Amateur radio empowers learners to choose sustainable careers

October 28th, 2016, Published in Articles: EngineerIT

 

To create a knowledge and manufacturing economy South Africa needs to concentrate on training engineers with the right qualifications. Over time the perception has taken hold of some young people that engineering is not cool. If this is the perception, what are we doing about it?  It is up to engineers to make engineering cool and that is what a group of radio amateurs – members of the Secunda Amateur Radio Club – have been doing over the past four years. They are all engineers from various disciplines in industry, with a common interest in radio and electronics.

 L-R Nathi Nzece, Teboho Xaba, and Nomfundo Hlatswayo in front at the BACAR Launch

Nathi Nzece and Teboho Xab with Nomfundo Hlatswayo (front) at the BACAR launch. Photo credit Elize Findt.

Each year, the World Space Week Association (WSWA) selects a theme for the upcoming World Space Week (WSW) to provide a focus for the activities and events that take place throughout the world, from 4 to 10 October. The theme for 2016 was “Remote Sensing: Enabling Our Future”, an inward looking theme which celebrates Earth observation from space for the betterment of the human race.

Christo Kriek identified space week as an ideal opportunity to involve learners at high schools in the Govan Mbeki municipal area to learn more about space. As part of the project the leaners built small CubeSats which were launched into near space on a weather balloon and later recovered.

Called the BACAR Space week, BACAR being the acronym for balloon carrying amateur radio, the Secunda Amateur Radio Club worked with SANSA, the Sasol Junior Engineers Forum and industry to present a full programme of lectures and hands on activities.

The BACAR Space week activities are split into three major comments. Learners are taught basic electronics, construction and solders and how to programme the flight computer. The week long programme included

  • Presentation by Afrox on use of gasses in Space
  • Talk by SANSA on Space weather
  • Sasol Junior Engineers forum talk on process control in Space
  • South African Radio League (SARL) on amateur satellite building in South Africa
  • Soldering skills by building the new enhanced WBT balloon satellite
  • Project management short course

Willie Taljaardt developed the “flight computer”. He said that they looked at a number of processors which would be easy for the learners, who are all beginners, to work on and program. The PICAXE was chosen, as the chips can be programmed easily in order to learn BASIC language or via graphical blocks or flowcharts. PICAXE BASIC is much easier to learn (and to “debug”) than traditional microcontroller languages such as assembler code or “C”.

Taljaardt also developed the Wizard block tower stack which allows various sensors to be included in the CubeSat. He said that they taught the learners how to construct, solder and ultimate programme the “flight computer”  which functions as a data logger recording the data from a light sensor and various temperature sensors. The temperature sensors are important as each group of learners design their own insulation for their CubeSat. Learners also decided which battery to deploy to power their CubeSat, voltages and currents were measured and logged throughout the flight and are compared with the predicted values.

Early in the morning of 15 October the CubeSats were lined up to be launched on a weather balloon. The launch site was the Trichardt Model Flying Club. The line-up included other payloads such as a parrot repeater, telemetry and beacons and equipment to assist with the recovery of the CubeSat and all the other equipment. Soon after launching the balloon, it is being tracked and teams follow the trajectory on the ground. Depending on the prevailing conditions, the balloon either bursts or the train of packages are released by an electronic command from the ground.

Once all the various CubeSats are tested and connected to the launch line, the balloon is released and one by one the CubeSats are going up as the slack is taken up by the ascending balloon

Once all the various CubeSats are tested and connected to the launch line, the balloon is released and one by one the CubeSats ascend as the slack is taken up by the ascending balloon. Photo credit one Cor Rademeyer.

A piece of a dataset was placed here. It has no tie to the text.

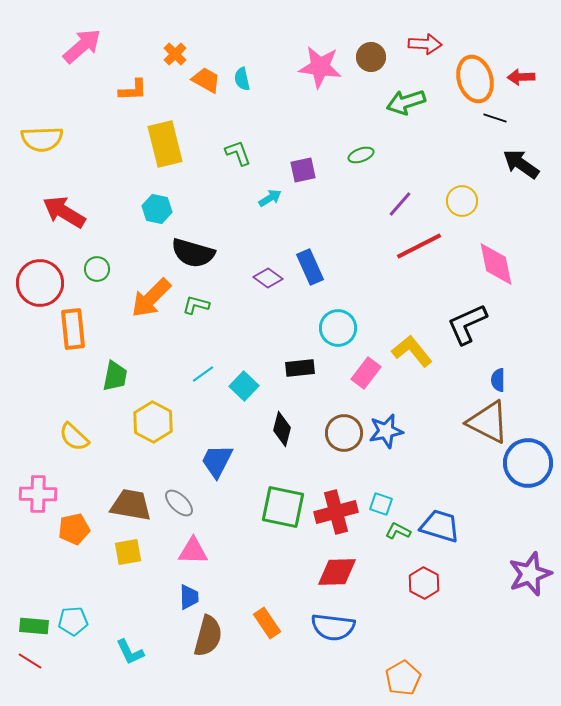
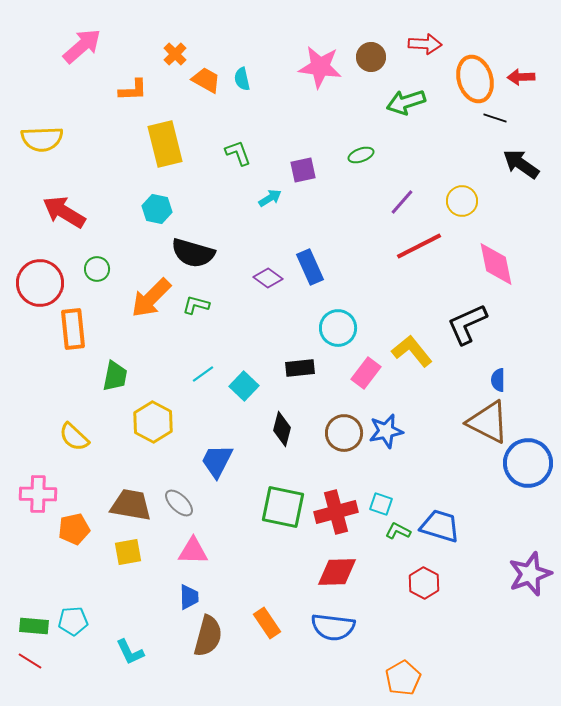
purple line at (400, 204): moved 2 px right, 2 px up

Kriek said that they had been fortunate in that all the flights had been recoveerd, which is important as the learners examined their CubeSats to recover the recorded data and compare it with what was projected prior to the flight, and then they write a report.

The initiative by the Secunda Amateur Radio Club should be an inspiration to other amateur radio clubs to encourage learners and give them a taste that engineering is actually cool. This also goes for all Engineers. Get a project going at your local high school. Besides empowering a young person you will also derive great satisfaction.    For more on the BACAR project visit http://www.secradio.org.za

Besides BACAR there are many opportunities to get young people involved in space activities. Get involved with a school science club to develop a science project to fly on AMSAT SA’s Kletskous CubeSat. More information is available on www.amsatsa.org.za. Time is running out as the development of the CubeSat reaches the stage where a final decision has to be made on the payloads to fly. Share you enthusiasm about engineering with the engineers of tomorrow.